The history of collage originated in 1912 when Picasso, in order to represent a chair, glued a piece of waxed cloth to a painting, mechanically printed with the motif of a wicker weave.

For the first time in the history of art, an element foreign to painting itself and therefore foreign to the painter was incorporated into the pictorial surface, subverting, forever, the flat and homogeneous surface of painting. This gesture called into question both the virtuality of realistic representation (by putting “reality to represent itself), and the virtuosity of the craft, conditions inseparable until then to define the quality of a work.

The pictorial field became a field of objective experimentation in search of a two-dimensional image that would alter the illusory and fictitious character of realism. New materials and new possibilities of representation appeared. Not the anecdotal representation, but that of the artistic fact: the collage technique made the creative process visible and with it, the artist’s will to order, the very essence of art.

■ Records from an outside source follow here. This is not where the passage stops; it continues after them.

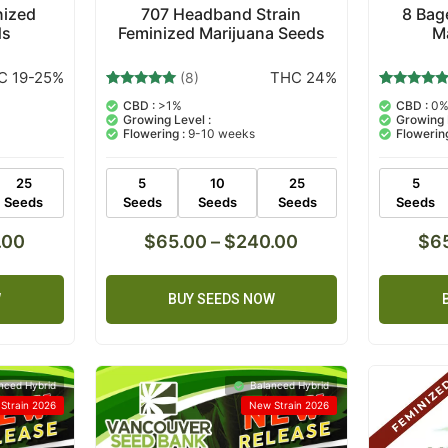
nized
707 Headband Strain
8 Bag
ds
Feminized Marijuana Seeds
M
C 19-25%
THC 24%
(8)
8
Rated
6
Rated
CBD :
>1%
CBD :
0
5.00
5.00
Growing Level :
Growing 
out of 5
out of 5
Flowering :
9-10 weeks
Flowering
based on
based on
customer
customer
ratings
ratings
25
5
10
25
5
Seeds
Seeds
Seeds
Seeds
Seeds
.00
$
65.00
–
$
240.00
$
6
W
BUY SEEDS NOW
nced Hybrid
Balanced Hybrid
Strain 2026
New Strain 2026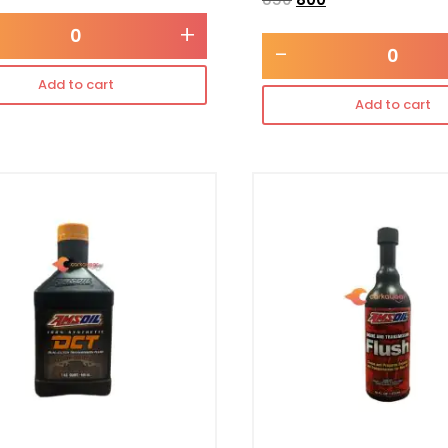
+
-
Add to cart
Add to cart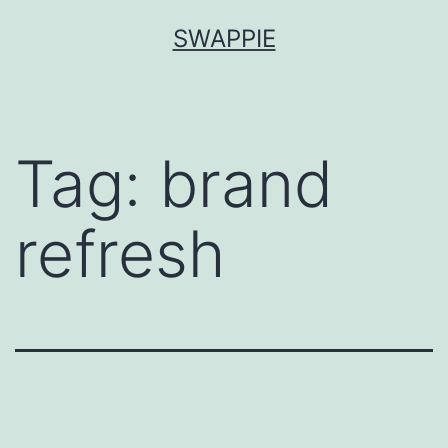
Skip
SWAPPIE
to
content
Tag:
brand
refresh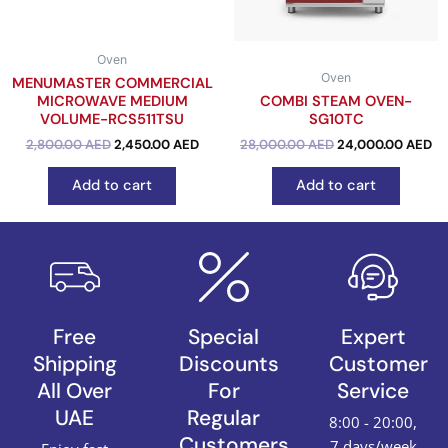
Oven
Oven
MENUMASTER COMMERCIAL
MICROWAVE MEDIUM
COMBI STEAM OVEN-
VOLUME-RCS511TSU
SG10TC
out of 5
2,800.00
AED
2,450.00
AED
out of 5
28,000.00
AED
24,000.00
AED
Add to cart
Add to cart
Free
Special
Expert
Shipping
Discounts
Customer
All Over
For
Service
UAE
Regular
8:00 - 20:00,
Customers
7 days/week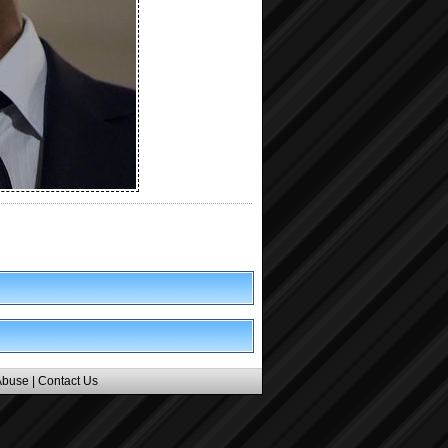
Abuse
|
Contact Us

Beyond its experimental aspect and formal innovations, collage gave rise to multiple conceptual and expressive possibilities. For Dada and Surrealism it constituted a fundamental and precise means of demystifying the work of art and creating a new iconography arising from the unconscious, urban imagery and chance. As an autonomous expressive medium, it fostered a libertarian artistic conception, an attitude independent of conventions and canons established a priori, which would characterize all contemporary production. It is at the origin of artistic conceptions such as the ready-made[1] (the cubists integrated fragments of “reality” into painting; with the ready-made Duchamp introduced the prefabricated object into the field of art); the assemblage (three-dimensional constructions generally made with pre-existing materials or objects) and the installation that consists of the transformation or use of real space as a significant artistic space.

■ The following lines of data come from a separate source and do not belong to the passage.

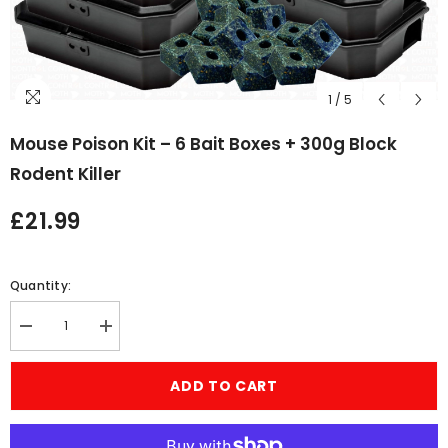
1
/
5
Mouse Poison Kit – 6 Bait Boxes + 300g Block
Rodent Killer
£21.99
Quantity:
Decrease
Increase
quantity
quantity
for
for
Mouse
Mouse
ADD TO CART
Poison
Poison
Kit
Kit
–
–
6
6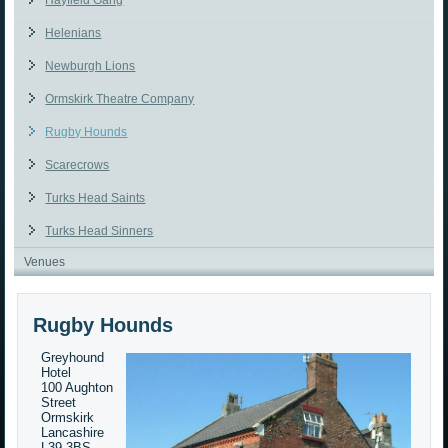
Hayfield Gang
Helenians
Newburgh Lions
Ormskirk Theatre Company
Rugby Hounds
Scarecrows
Turks Head Saints
Turks Head Sinners
Venues
Rugby Hounds
Greyhound
Hotel
100 Aughton
Street
Ormskirk
Lancashire
L39 3BS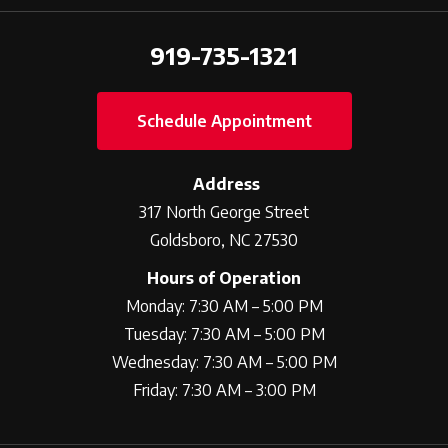
919-735-1321
Schedule Appointment
Address
317 North George Street
Goldsboro, NC 27530
Hours of Operation
Monday: 7:30 AM – 5:00 PM
Tuesday: 7:30 AM – 5:00 PM
Wednesday: 7:30 AM – 5:00 PM
Friday: 7:30 AM – 3:00 PM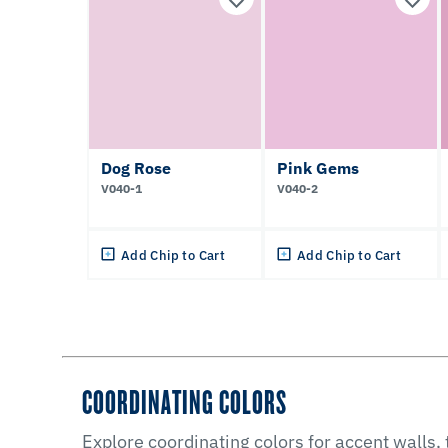
Dog Rose
Pink Gems
V040-1
V040-2
Add Chip to Cart
Add Chip to Cart
COORDINATING COLORS
Explore coordinating colors for accent walls,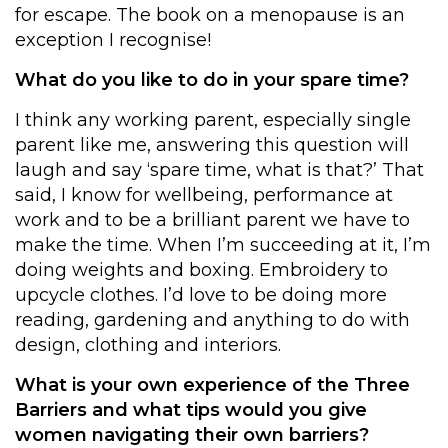
for escape. The book on a menopause is an
exception I recognise!
What do you like to do in your spare time?
I think any working parent, especially single
parent like me, answering this question will
laugh and say ‘spare time, what is that?’ That
said, I know for wellbeing, performance at
work and to be a brilliant parent we have to
make the time. When I’m succeeding at it, I’m
doing weights and boxing. Embroidery to
upcycle clothes. I’d love to be doing more
reading, gardening and anything to do with
design, clothing and interiors.
What is your own experience of the Three
Barriers and what tips would you give
women navigating their own barriers?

The works of the three artists in this exhibition, Luis Fernando Escobar, Yolanda Espitia and Germán Ospina, are examples that clearly manifest the heritage of collage and at the same time confirm the sufficiency and richness of this medium to respond to individual expressive needs.

Carolina Ponce de Leon.

[1]   The first ready-made was “realized” by Marcel Duchamp in 1924. It consisted of an industrially manufactured bottle dryer, which Duchamp “elevated to the category of art” according to the theory that any object can become art with the sole will of the artist and with the purpose of “creating a new thought for that object” (M.D).